The third portion of this resolution is investing in better sleep accessories. Shoutout to my girlfriend for getting me a weighted blanket, that hugely improved my quality of sleep (although I think it's made getting out of bed in the morning tougher!) I want to replace the pillows I have shortly, and when moving out of home (hopefully within the next year) choosing mattresses and bedframes that are high quality. You spend a third of your life in your bed, it makes sense for you to invest in it!
I've always been someone who's down to do anything, but not someone who's great at making plans or being proactive in inviting people to do things. Part of it stems from that fear of rejection from earlier, but most of it just has to do with my temperament. I need to make a more consistent effort to reach out and maintain friendships, especially now that I'm no longer in university, and because COVID has severed so many chances to catch up with people in person.
In my relationship with my girlfriend, it's adjusting to being in a long distance relationship, and making the most of the opportunities we have to be together. It's been a frustration in the past when I tend to not think far enough ahead - that sort of spontaneity is great on a road trip with the boys, not so much when trying to book dinner reservations. I want to make it a focus to be more proactive with my planning, and continue to try to find creative, fun things to do.
This ties in with the next goal, but one of the struggles I have found myself dealing with during the pandemic has been the absolute destruction of my attention span.
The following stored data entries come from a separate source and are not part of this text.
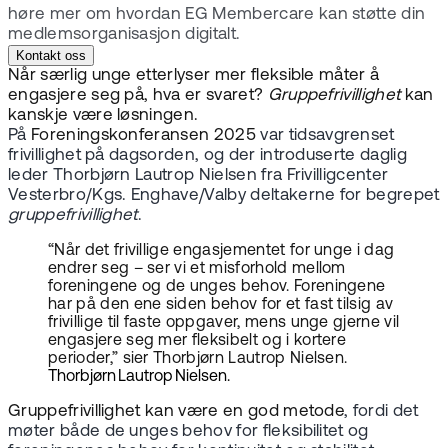
høre mer om hvordan EG Membercare kan støtte din
medlemsorganisasjon digitalt.
Kontakt oss
Når særlig unge etterlyser mer fleksible måter å
engasjere seg på, hva er svaret?
Gruppefrivillighet
kan
kanskje være løsningen.
På
Foreningskonferansen 2025
var tidsavgrenset
frivillighet på dagsorden, og der introduserte daglig
leder Thorbjørn Lautrop Nielsen fra Frivilligcenter
Vesterbro/Kgs. Enghave/Valby deltakerne for begrepet
gruppefrivillighet
.
“Når det frivillige engasjementet for unge i dag
endrer seg – ser vi et misforhold mellom
foreningene og de unges behov. Foreningene
har på den ene siden behov for et fast tilsig av
frivillige til faste oppgaver, mens unge gjerne vil
engasjere seg mer fleksibelt og i kortere
perioder,” sier Thorbjørn Lautrop Nielsen.
Thorbjørn Lautrop Nielsen.
Gruppefrivillighet kan være en god metode
, fordi det
møter både de unges behov for fleksibilitet og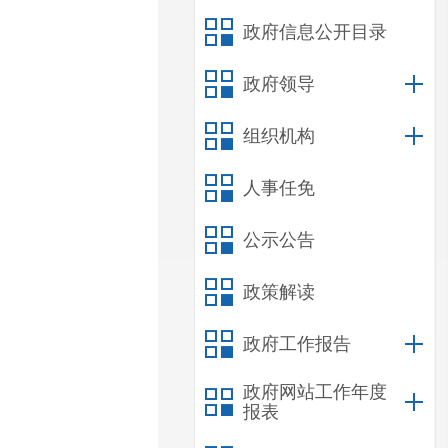
政府信息公开目录
政府领导
组织机构
人事任免
公示公告
政策解读
政府工作报告
政府网站工作年度
报表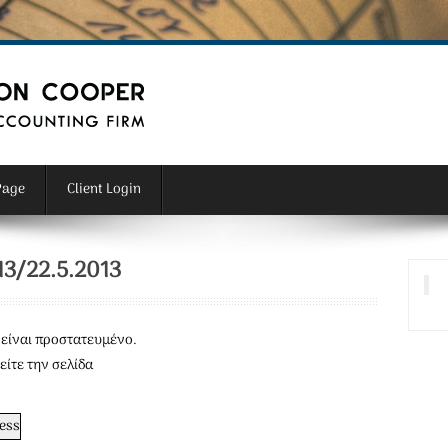
Page
Client Login
3/22.5.2013
είναι προστατευμένο.
είτε την σελίδα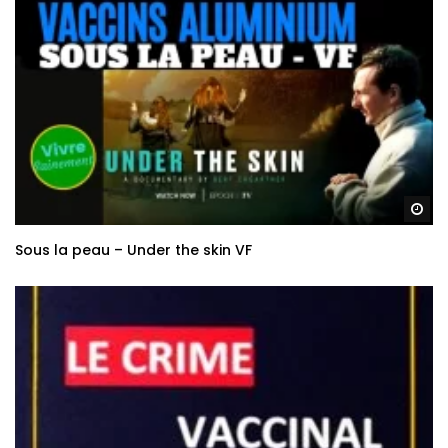
Re
Sous la peau – Under the skin VF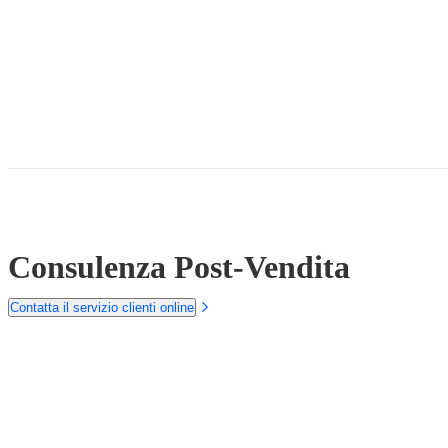
Consulenza Post-Vendita
Contatta il servizio clienti online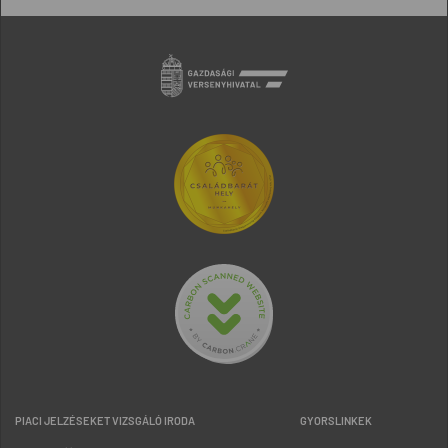
PIACI JELZÉSEKET VIZSGÁLÓ IRODA
GYORSLINKEK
Through Zoom classes, a couple more years of tweaking of Instagram and Tik Tok's already addictive dopamine cycles, and a constant state of apathetic boredom, I have found myself struggling to focus on a task for more than 10-15 minutes at a time. Part of me wonders if perhaps I should get tested for ADHD or a similar disability, because I've struggled with this for a long time. In high school I used to go to the library for 5-6 hours every night in order to get work done that realistically should have taken no more than two hours. It wasn't because I found it hard, it was because I got off topic and down different rabbit holes every 15 minutes, and would have to force myself back on task.
Before I try medication however, I want to try encouraging activities like reading that led to longer attention spans, and reducing the habits I formed that led to reduced attention spans.
The final goal I have is to reduce my overall media consumption. I've already made strides with this in 2021, where I effectively cut Twitch off, deleted Instagram and Snapchat off my phone, and never even downloaded Tik Tok in the first place. The behemoth that I still struggle with is Reddit however. I use the site to get information on all my favourite sports teams, to learn about breaking news, and to read about interesting tidbits from people of all walks of life. I've tried many times in the past to get off the site, but I think 2022 will be the year that I finally manage to do so. I hope in all this reduction, I'll be able to create more content through YouTube, Instagram and Twitter in ways that still encourage me to be creative, but don't require the hours of endless scrolling that I currently do.
And there you have it, some of my thoughts on 2021, and my goals for 2022! I hope I can look back at this post in a year and be proud of what I've accomplished, best of luck to anyone reading this on their goals this year as well!